I think trying to access resources in the catch block may perhaps be 'the wrong thing' because you need to null check everything to ensure there was no error before accessing this resource.  Using the ARM library, you can be assured that resources are closed in the inverse order they were opened, and that they are closed.
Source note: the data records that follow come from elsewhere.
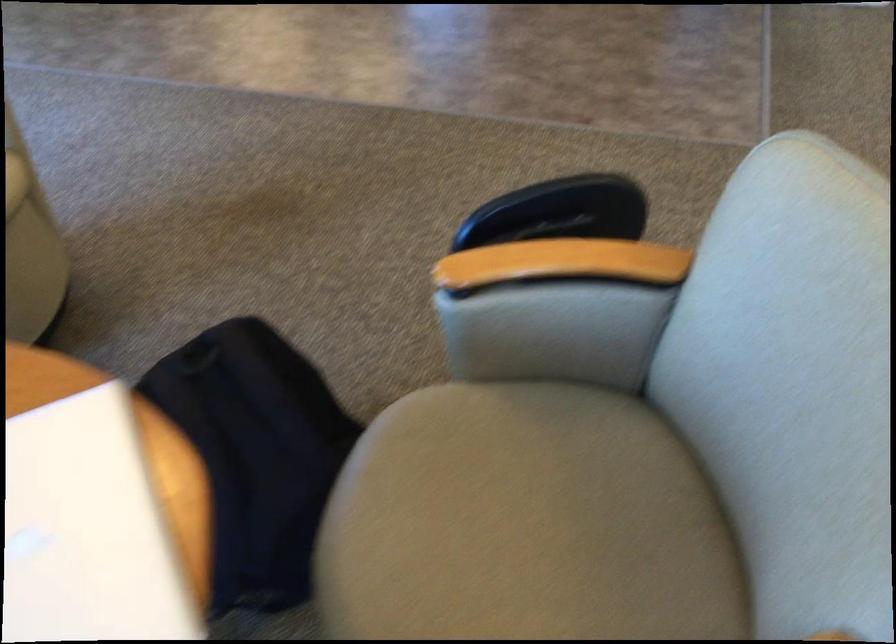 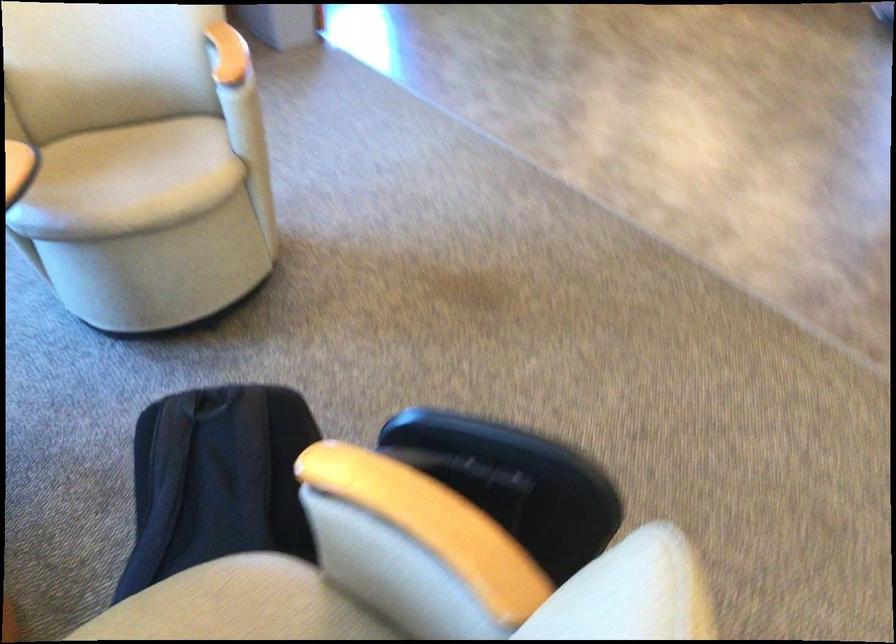 In the second image, find the point that corresponds to the point at 442,430 in the first image.

(237, 605) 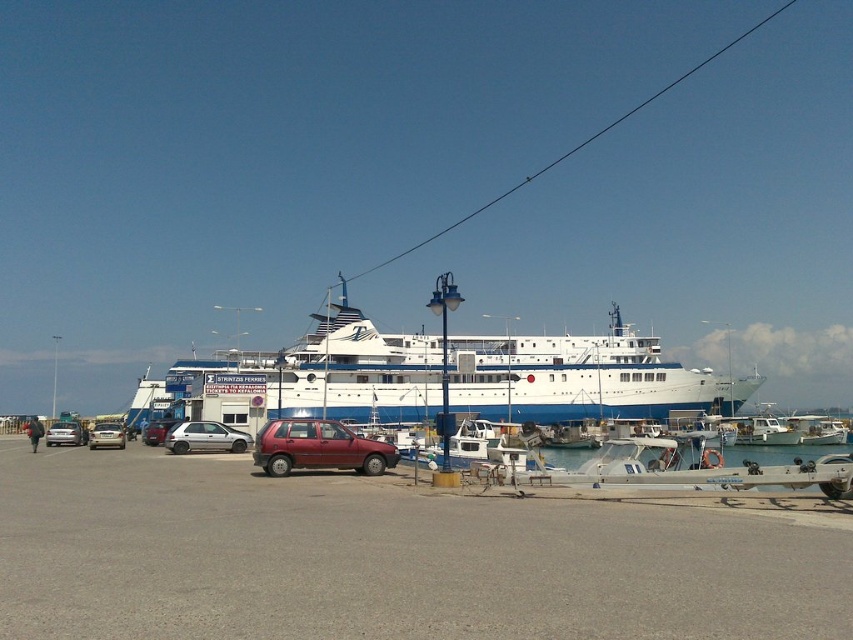 Question: Among these objects, which one is farthest from the camera?

Choices:
 (A) silver metallic car at center
 (B) maroon matte hatchback at center
 (C) silver metallic car at left
 (D) gray asphalt parking lot at center

Answer: (C)

Question: Which point is farther from the camera taking this photo?

Choices:
 (A) (148, 435)
 (B) (115, 451)
 (C) (120, 422)
 (D) (74, 444)

Answer: (C)

Question: Is silver metallic hatchback at center smaller than silver metallic car at left?

Choices:
 (A) no
 (B) yes

Answer: (B)

Question: Can you confirm if gray asphalt parking lot at center is bigger than silver metallic car at center?

Choices:
 (A) yes
 (B) no

Answer: (B)

Question: Can you confirm if gray asphalt parking lot at center is positioned below matte red car at center?

Choices:
 (A) no
 (B) yes

Answer: (A)

Question: Which of the following is the closest to the observer?

Choices:
 (A) (171, 424)
 (B) (97, 436)

Answer: (B) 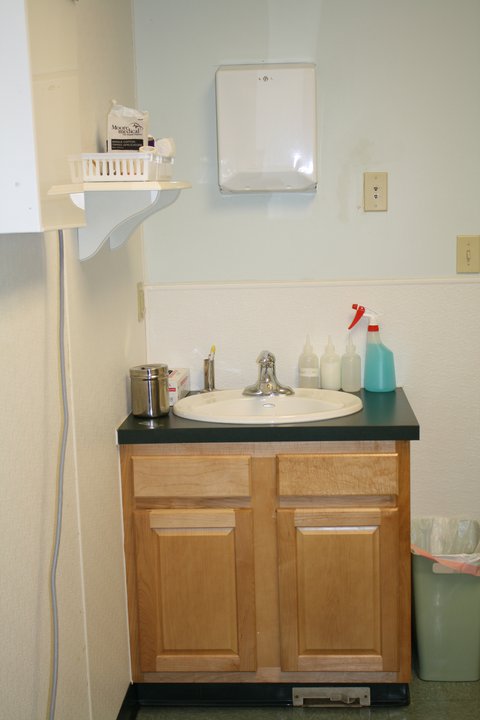 Identify the location of trash bag. This screenshot has width=480, height=720. (469, 562). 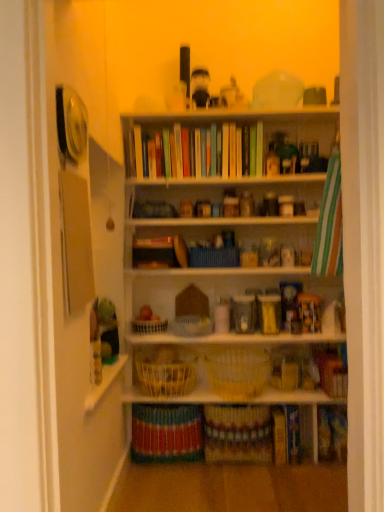 The image size is (384, 512). In order to click on free space in front of hardcover book at lower right, which is the 2th book in right-to-left order in this screenshot , I will do `click(302, 487)`. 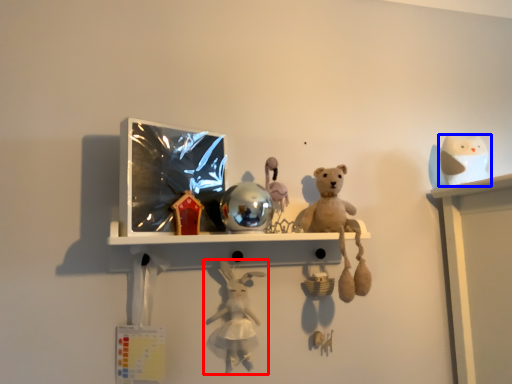 Question: Which object appears farthest to the camera in this image, toy (highlighted by a red box) or toy (highlighted by a blue box)?

Choices:
 (A) toy
 (B) toy

Answer: (B) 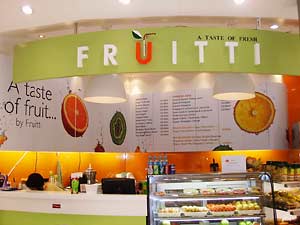 You are a GUI agent. You are given a task and a screenshot of the screen. Output one action in this format:
    pyautogui.click(x=<x>, y=<y>)
    Task: Click on the counter
    
    Given the screenshot: What is the action you would take?
    point(117,201) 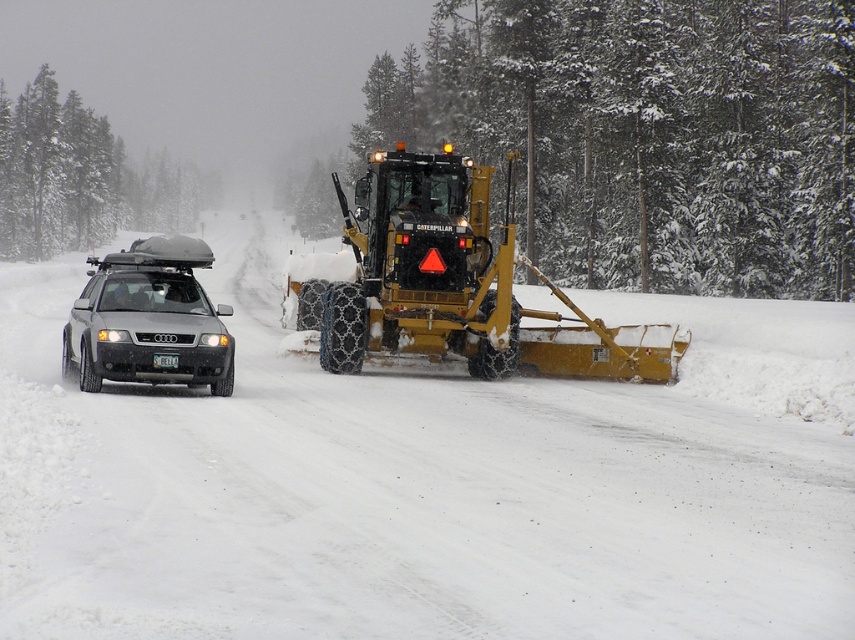 Question: Does yellow metallic snowplow at center lie behind matte black car at left?

Choices:
 (A) no
 (B) yes

Answer: (B)

Question: Among these points, which one is farthest from the camera?

Choices:
 (A) (16, 289)
 (B) (175, 364)
 (C) (175, 237)
 (D) (374, 154)

Answer: (A)

Question: Among these objects, which one is nearest to the camera?

Choices:
 (A) white plastic license plate at center
 (B) yellow metallic snowplow at center
 (C) white powdery snow at center

Answer: (C)

Question: Is yellow metallic snowplow at center positioned before matte black car at left?

Choices:
 (A) no
 (B) yes

Answer: (A)

Question: Can you confirm if white powdery snow at center is smaller than white plastic license plate at center?

Choices:
 (A) no
 (B) yes

Answer: (A)

Question: Which point is farther to the camera?

Choices:
 (A) white powdery snow at center
 (B) matte black car at left

Answer: (B) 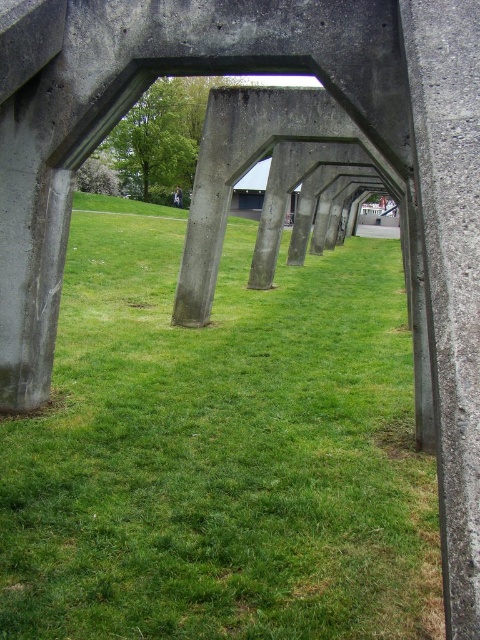 Question: Can you confirm if green grassy at center is positioned above concrete at center?

Choices:
 (A) yes
 (B) no

Answer: (B)

Question: Is the position of green grassy at center more distant than that of concrete at center?

Choices:
 (A) no
 (B) yes

Answer: (A)

Question: Is green grassy at center thinner than concrete at center?

Choices:
 (A) no
 (B) yes

Answer: (A) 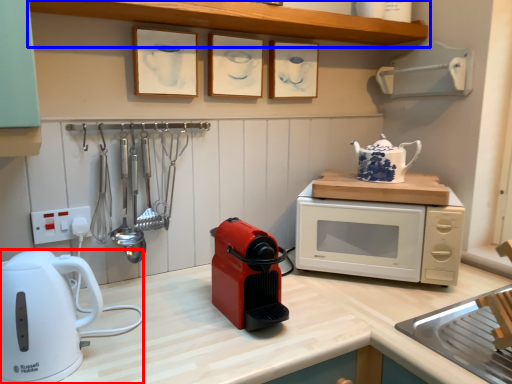 Question: Which point is further to the camera, home appliance (highlighted by a red box) or shelf (highlighted by a blue box)?

Choices:
 (A) home appliance
 (B) shelf

Answer: (B) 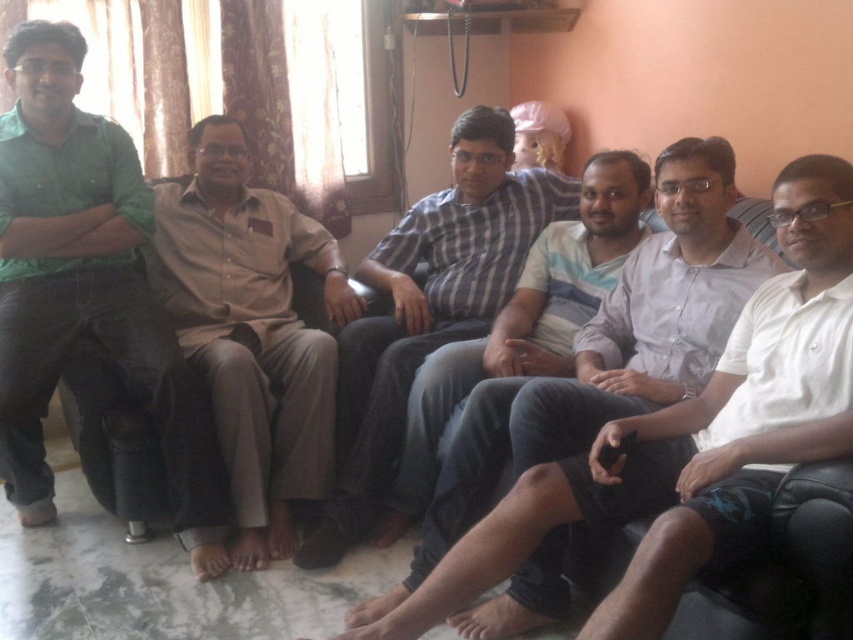 You are a photographer trying to capture a closeup of the beige cotton shirt at center without including the striped cotton shirt at center in the frame. Is this possible given their positions?

The beige cotton shirt at center is above the striped cotton shirt at center, so by angling the camera downward to focus on the beige cotton shirt at center, you can exclude the striped cotton shirt at center from the frame.

Please look at the scene and identify which object corresponds to the coordinates provided. The coordinates are point (85, 285). The objects available are the green matte shirt at left and the floral patterned curtains. Which one is located at those coordinates?

The point (85, 285) marks the green matte shirt at left. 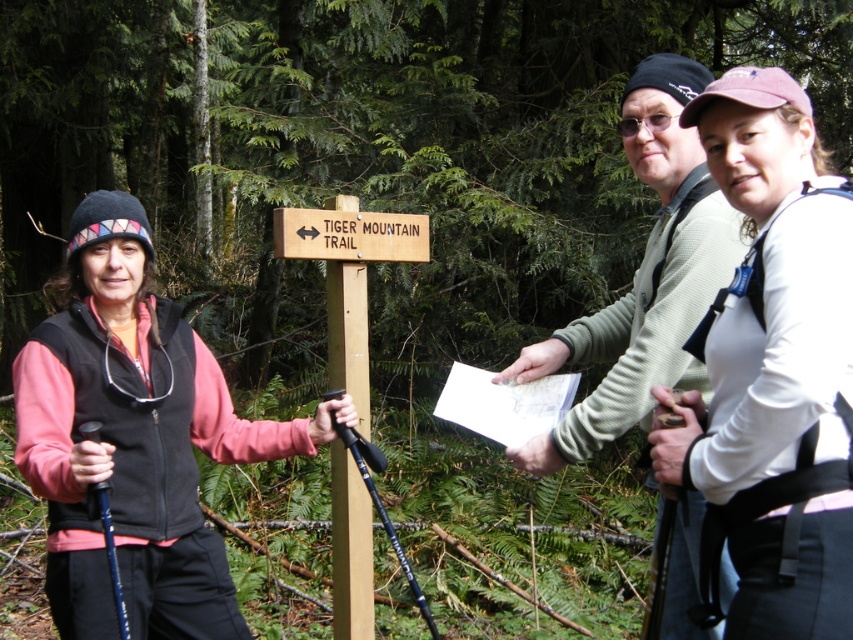 Question: Which point is farther to the camera?

Choices:
 (A) light gray sweater at center
 (B) brushed metal hiking poles at left
 (C) white matte shirt at upper right

Answer: (A)

Question: Which point is farther to the camera?

Choices:
 (A) (126, 204)
 (B) (674, 163)

Answer: (B)

Question: Does white matte shirt at upper right have a larger size compared to brushed metal hiking poles at left?

Choices:
 (A) no
 (B) yes

Answer: (A)

Question: Which point is closer to the camera?

Choices:
 (A) white matte shirt at upper right
 (B) brushed metal hiking poles at left
 (C) light gray sweater at center

Answer: (A)

Question: Is brushed metal hiking poles at left closer to camera compared to light gray sweater at center?

Choices:
 (A) no
 (B) yes

Answer: (B)

Question: Is white matte shirt at upper right positioned behind brushed metal hiking poles at left?

Choices:
 (A) yes
 (B) no

Answer: (B) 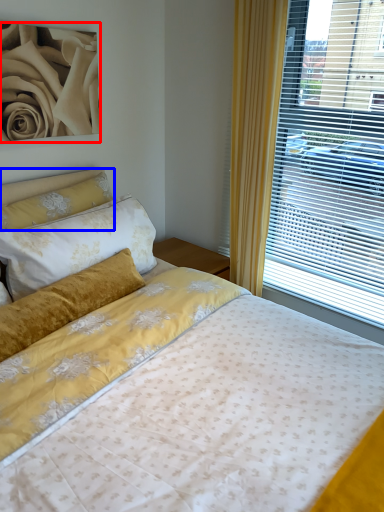 Question: Among these objects, which one is farthest to the camera, rose (highlighted by a red box) or pillow (highlighted by a blue box)?

Choices:
 (A) rose
 (B) pillow

Answer: (B) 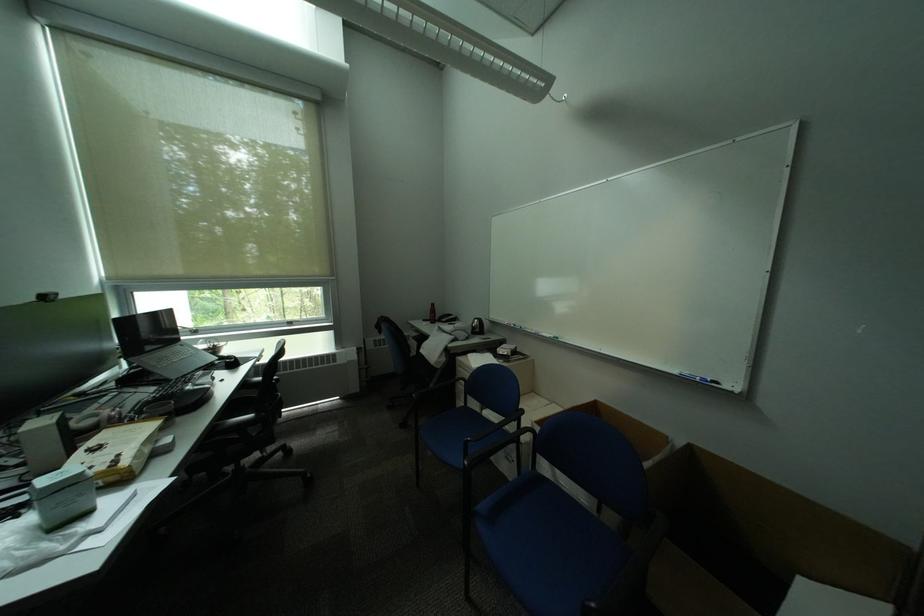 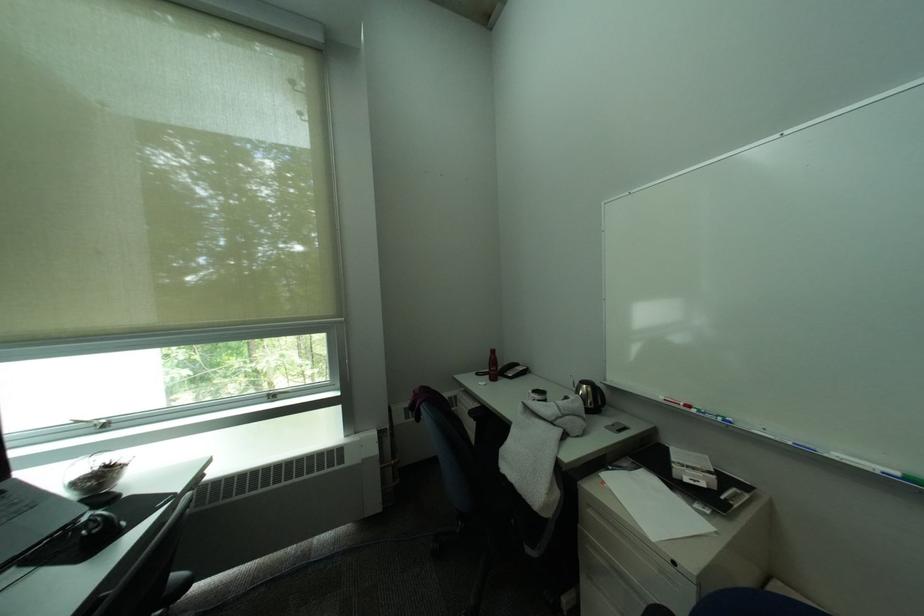 Where in the second image is the point corresponding to the point at 244,360 from the first image?

(106, 528) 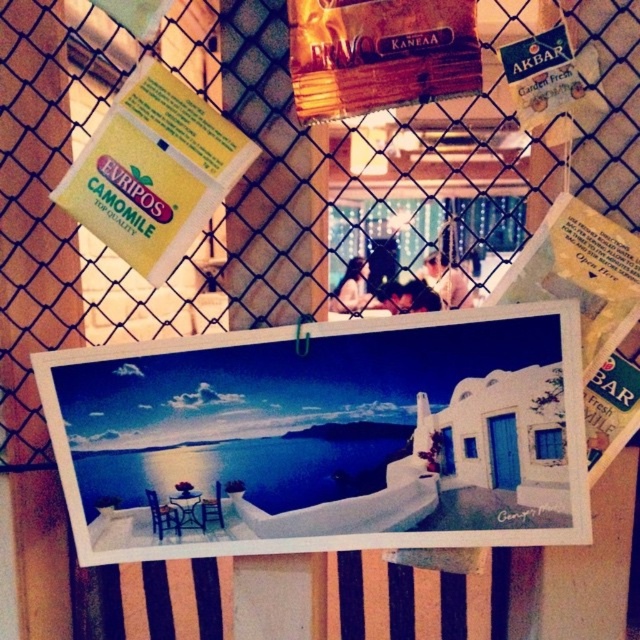 You are standing in front of the fence with items pinned to it. There are two points marked on the fence at coordinates point (403, 385) and point (140, 77). Which point is closer to you?

Point (403, 385) is further to the viewer than point (140, 77), so point (140, 77) is closer to you.

You are standing in front of the fence with the large coastal photograph and the EVRIPOS CAMOMILE card. You want to touch the point at coordinates (x=474, y=435). Can you reach it without moving closer to the fence?

The point at coordinates (x=474, y=435) is 36.76 inches from the camera, so if you are standing at the camera position, you would need to extend your arm about 36.76 inches to reach it. Since the average human arm length is around 25 inches, you would not be able to reach it without moving closer to the fence.

You are a tourist looking for a place to stay. You see the white matte postcard at center and the yellow paper at upper left pinned on the fence. Which one is taller?

The white matte postcard at center is taller than the yellow paper at upper left. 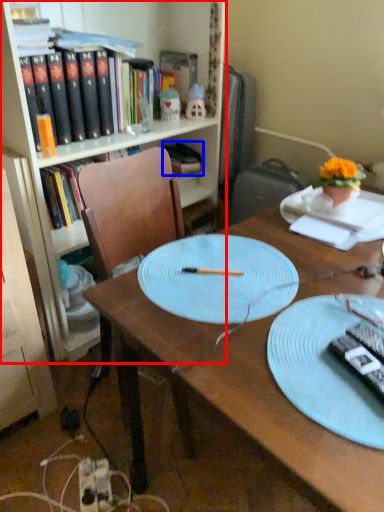 Question: Which point is further to the camera, bookcase (highlighted by a red box) or book (highlighted by a blue box)?

Choices:
 (A) bookcase
 (B) book

Answer: (B) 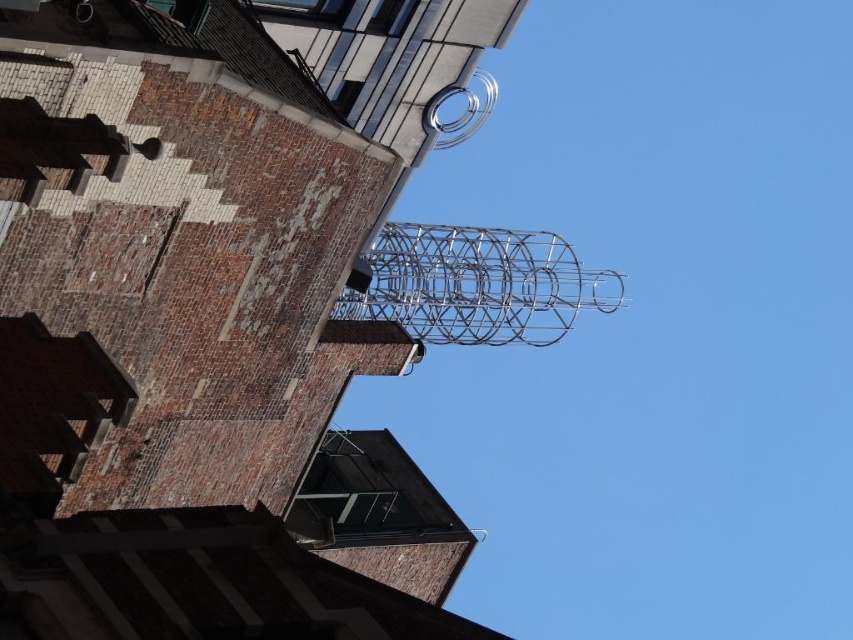 Who is lower down, silver metallic tower at upper center or silver metallic wire at upper center?

silver metallic tower at upper center is below.

Can you confirm if silver metallic tower at upper center is smaller than silver metallic wire at upper center?

Yes, silver metallic tower at upper center is smaller than silver metallic wire at upper center.

Which is behind, point (370, 561) or point (480, 291)?

Positioned behind is point (480, 291).

The width and height of the screenshot is (853, 640). I want to click on silver metallic tower at upper center, so click(x=192, y=342). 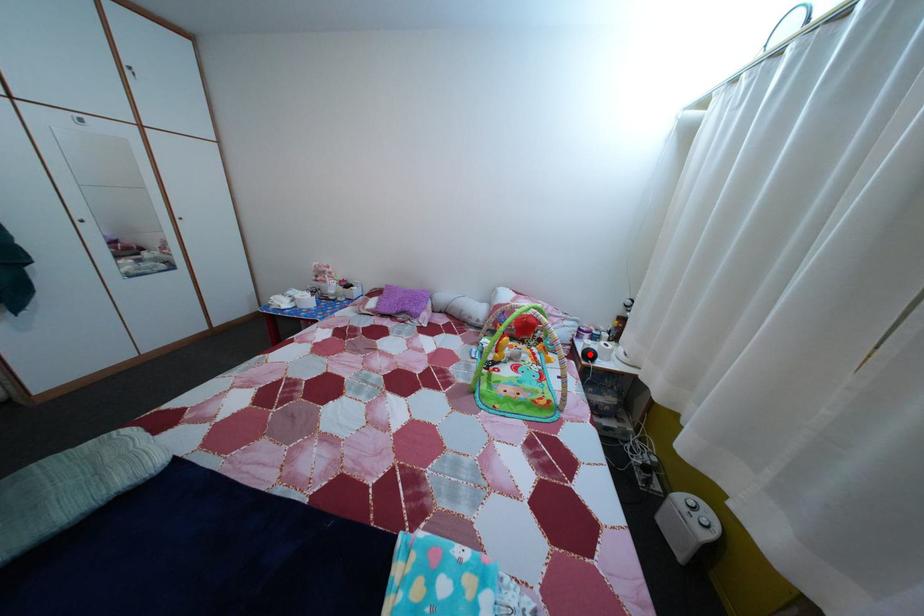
The basic usage works similar to your above closer idea, except you defer the opening of the resource block to for expressions.

val a = managed(Resources.open())
val b = managed(Resources.open())


//Later

for { a_ <- a
      b_ <- b } yield doSomethingAndReturn(a_,b_)

// or

for (a_ <- a; b_ <- b) { doSomething(a_,b_) }


Hope that helps!
- Josh



On Mon, Jan 17, 2011 at 8:09 PM, John Ky <[hidden email]> wrote:
Hi Paul,

That sounds quite alright.

However, the use case I was struggling with is something like this:

class Foo {
  val a = Resource.open()
  val b = Resource.open()
  val c = Resource.open()
  val d = Resource.open()
}

If an exception is thrown anywhere in the constructor, I need to close any resources already opened, so something like this:

class Foo {
  val (a, b, c, d) = {
    val tempA = closer.closes(Resource.open())
    try {
      val tempB = closer.closes(Resource.open())
      try {
        val tempC = closer.closes(Resource.open())
        try {
          val tempD = closer.closes(Resource.open())
          (tempA, tempB, tempC, tempD)
        } catch { case e: Exception =>
          tempC.close()
          throw e
        }
      } catch { case e: Exception =>
        tempB.close()
        throw e
      }
    } catch { case e: Exception =>
      tempA.close()
      throw e
    }
  }
}

Or if I write a Closer class, which represents a list of objects to close, I can reduce it to this:

class Foo {
  val closer = new Closer()
  val (a, b, c, d) = try {
    val tempA = closer.closes(Resource.open())
    val tempB = closer.closes(Resource.open())
    val tempC = closer.closes(Resource.open())
    val tempD = closer.closes(Resource.open())
    (tempA, tempB, tempC, tempD)
  } catch { case e: Exception =>
    closer.closeAll()
    throw e
  }
}

Can I do any better?

Cheers,

-John


On 18 January 2011 11:55, Paul Phillips <[hidden email]> wrote:
On Tue, Jan 18, 2011 at 11:35:58AM +1100, John Ky wrote:
> That works.  How about if I have lots of fields and want to share the
> same catch clause for all of them?

The present possibilities are fairly unfortunate, but I have some good
stuff in 2.9.  Write a fancy catch block once (or a fancy catch block
creating function) and reuse it.  Off the cuff:

object Test {
 def handler[T](value: T): PartialFunction[Throwable, T] = {
   case x: NullPointerException  => println("NPE") ; value
   case x: Exception => println(x) ; value
 }

 // drink in the beauty of the braces which do not exist
 val x = (
       try sys.error("oops")
     catch handler(5)
   finally println("fin")
 )
 val y = try null.toString catch handler("NPE")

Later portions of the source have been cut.